To make homemade insecticidal soap, mix a solution of mild liquid soap (such as Castile soap or dish soap) with water. Use around 1-2 teaspoons of soap per quart of water, ensuring that the solution is well-mixed. Spray the soapy solution directly onto the black aphids on your succulents, targeting both the insects and their eggs.

It’s important to note that while insecticidal soap is generally safe for succulents, some delicate or sensitive species may be more susceptible to soap damage. Always test the solution on a small portion of your succulent before applying it more broadly.

5. Horticultural Oils for Smothering Aphids

Horticultural oils, such as neem oil or mineral oil, can be used to smother and control black aphids on succulents. These oils create a physical barrier that suffocates aphids and disrupts their feeding activities. Horticultural oils are particularly effective against aphids that are present on the surface of succulent leaves and stems.

To use horticultural oil, mix it with water according to the product’s instructions and spray the solution onto the affected succulents. Ensure that the entire plant surface is covered, paying attention to the undersides of leaves where aphids often congregate. Repeat applications may be necessary, especially for severe infestations.

6. Water Spray and Pruning

A simple yet effective method for getting rid of black aphids on succulents involves using a strong jet of water to dislodge the insects. Spray your succulents with a forceful stream of water, focusing on the affected areas where aphids are present. This action not only physically removes aphids but also washes away honeydew and sooty mold.

After using the water spray method, inspect your succulents regularly and repeat the process as needed. Additionally, consider pruning and removing heavily infested or damaged parts of the succulents to enhance their overall health and reduce the presence of aphids.
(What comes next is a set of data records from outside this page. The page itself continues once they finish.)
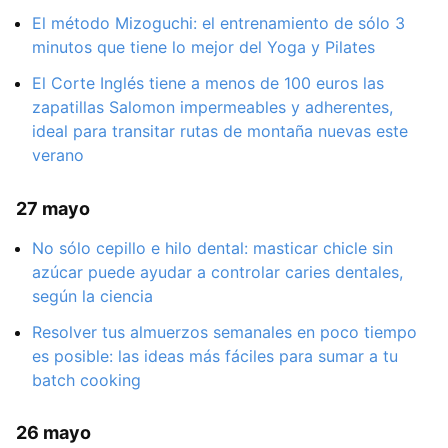
El método Mizoguchi: el entrenamiento de sólo 3
minutos que tiene lo mejor del Yoga y Pilates
El Corte Inglés tiene a menos de 100 euros las
zapatillas Salomon impermeables y adherentes,
ideal para transitar rutas de montaña nuevas este
verano
27 mayo
No sólo cepillo e hilo dental: masticar chicle sin
azúcar puede ayudar a controlar caries dentales,
según la ciencia
Resolver tus almuerzos semanales en poco tiempo
es posible: las ideas más fáciles para sumar a tu
batch cooking
26 mayo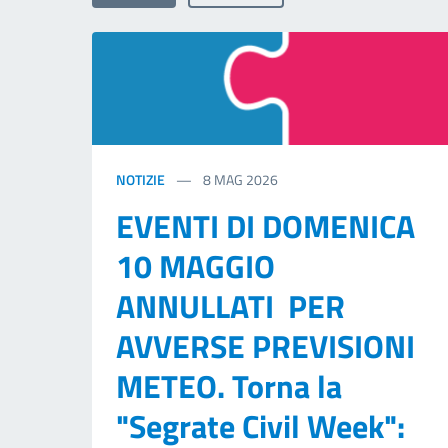
NOTIZIE
8
MAG 2026
EVENTI DI DOMENICA
10 MAGGIO
ANNULLATI PER
AVVERSE PREVISIONI
METEO. Torna la
"Segrate Civil Week":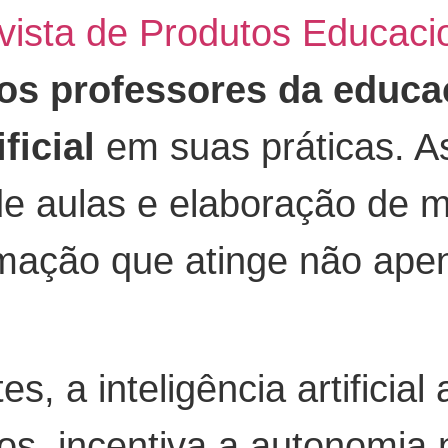
vista de Produtos Educaci
os professores da educaç
ficial
em suas práticas. As
 aulas e elaboração de mat
rmação que atinge não ape
, a inteligência artificial
os, incentiva a autonomia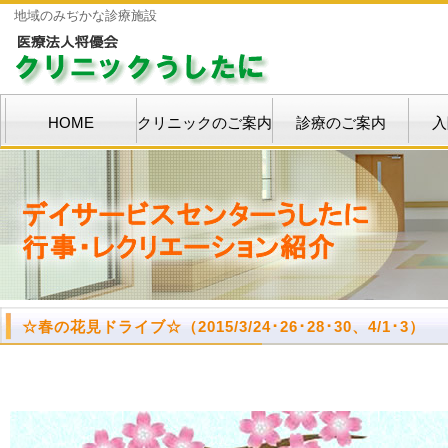
地域のみぢかな診療施設
HOME
クリニックのご案内
診療のご案内
入
☆春の花見ドライブ☆（
2015/3/24･26･28･30、4/1･3）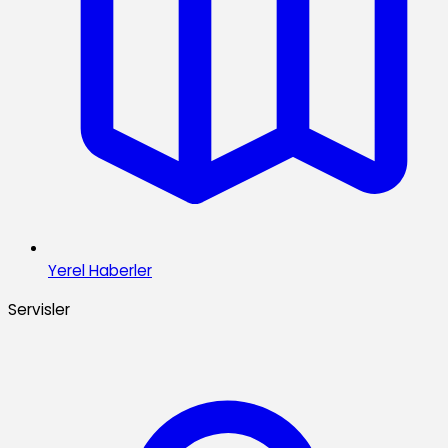
Yerel Haberler
Servisler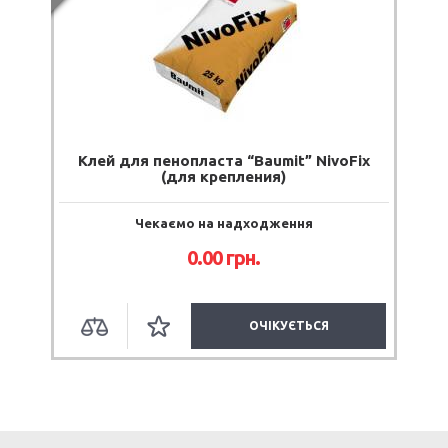
Клей для пенопласта “Baumit” NivoFix
(для крепления)
Чекаємо на надходження
0.00 грн.
ОЧІКУЄТЬСЯ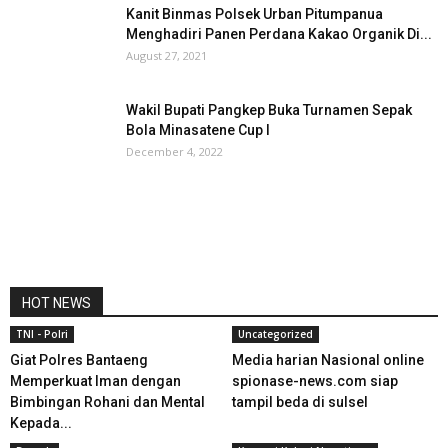
Kanit Binmas Polsek Urban Pitumpanua
Menghadiri Panen Perdana Kakao Organik Di...
August 27, 2021
Wakil Bupati Pangkep Buka Turnamen Sepak
Bola Minasatene Cup I
December 4, 2022
HOT NEWS
TNI - Polri
Uncategorized
Giat Polres Bantaeng
Media harian Nasional online
Memperkuat Iman dengan
spionase-news.com siap
Bimbingan Rohani dan Mental
tampil beda di sulsel
Kepada...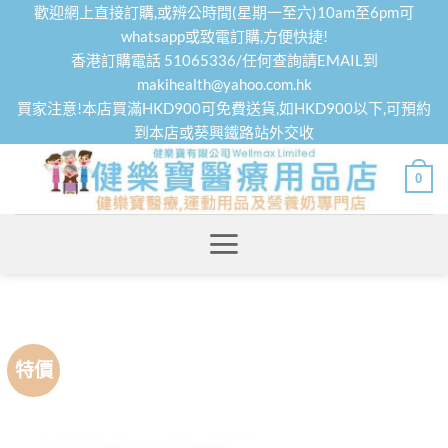
Skip
歡迎網上直接訂購,或辨公時間(星期一至六)10am至6pm可
to
whatsapp或致電訂購,方便快捷!
香港訂購電話 51065336/任何查詢請EMAIL到
content
makihealth@yahoo.com.hk
買家注意!本店買滿HKD900可免費送貨,如HKD900以下,可預約
到本店或葵興鐵路站外交收
0
特價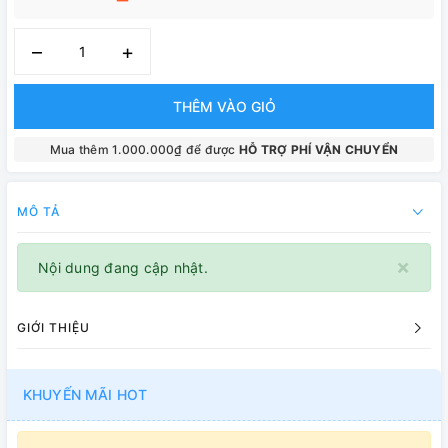
–
+
THÊM VÀO GIỎ
Mua thêm 1.000.000₫ để được
HỖ TRỢ PHÍ VẬN CHUYỂN
MÔ TẢ
×
Nội dung đang cập nhật.
GIỚI THIỆU
KHUYẾN MÃI HOT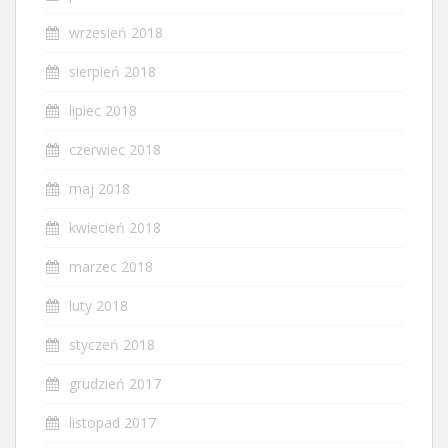
wrzesień 2018
sierpień 2018
lipiec 2018
czerwiec 2018
maj 2018
kwiecień 2018
marzec 2018
luty 2018
styczeń 2018
grudzień 2017
listopad 2017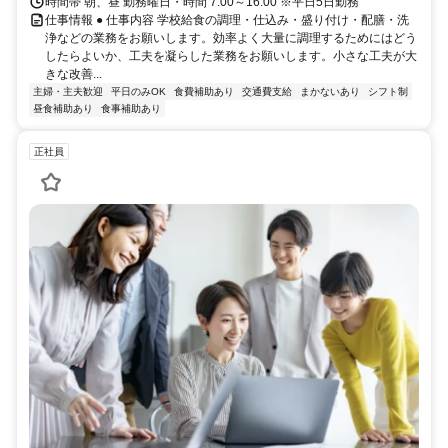
時間帯 朝、昼 勤務曜日・時間 7:00～16:00 ※平日5日勤務
仕事情報 ● 仕事内容 学校給食の調理・仕込み・盛り付け・配膳・洗
浄などの業務をお願いします。効率よく大量に調理するためにはどう
したらよいか、工夫を凝らした業務をお願いします。小さな工夫が大
きな改善...
主婦・主夫歓迎
平日のみOK
食費補助あり
交通費支給
まかないあり
シフト制
昼食補助あり
食事補助あり
正社員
7. DIY Garlic Spray as a Repellent

Garlic is known for its insect-repelling properties, and a homemade garlic spray can be an effective deterrent for black aphids on succulents. To make a garlic spray, crush a few garlic cloves and steep them in hot water. Once the mixture has cooled, strain out the garlic pieces and transfer the liquid to a spray bottle.

Spray the garlic solution directly onto the affected succulents, making sure to cover both sides of the leaves. The strong scent of garlic acts as a natural repellent, discouraging aphids from feeding on the plants. Repeat the application every 7-10 days or as needed.

8. Beneficial Nematodes for Soil Treatment

Beneficial nematodes are microscopic organisms that can be applied to the soil to control various soil-dwelling pests, including aphids. These nematodes, specifically Steinernema feltiae, seek out and infect aphid larvae in the soil, interrupting their life cycle.

To use beneficial nematodes, follow the instructions provided with the product, which typically involves mixing them with water and applying the solution to the soil around your succulents. This method is particularly useful for addressing aphids that may be present in the soil, contributing to infestations on the plants.


Successfully eliminating black aphids on succulents requires a multi-faceted approach that combines inspection, identification, and the strategic application of natural and homemade remedies. By incorporating these effective strategies, you can protect your succulents from the damaging effects of black aphid infestations and promote their overall health and vitality. Regular monitoring and preventive measures will help ensure that your succulents thrive and remain a stunning addition to your garden or indoor plant collection.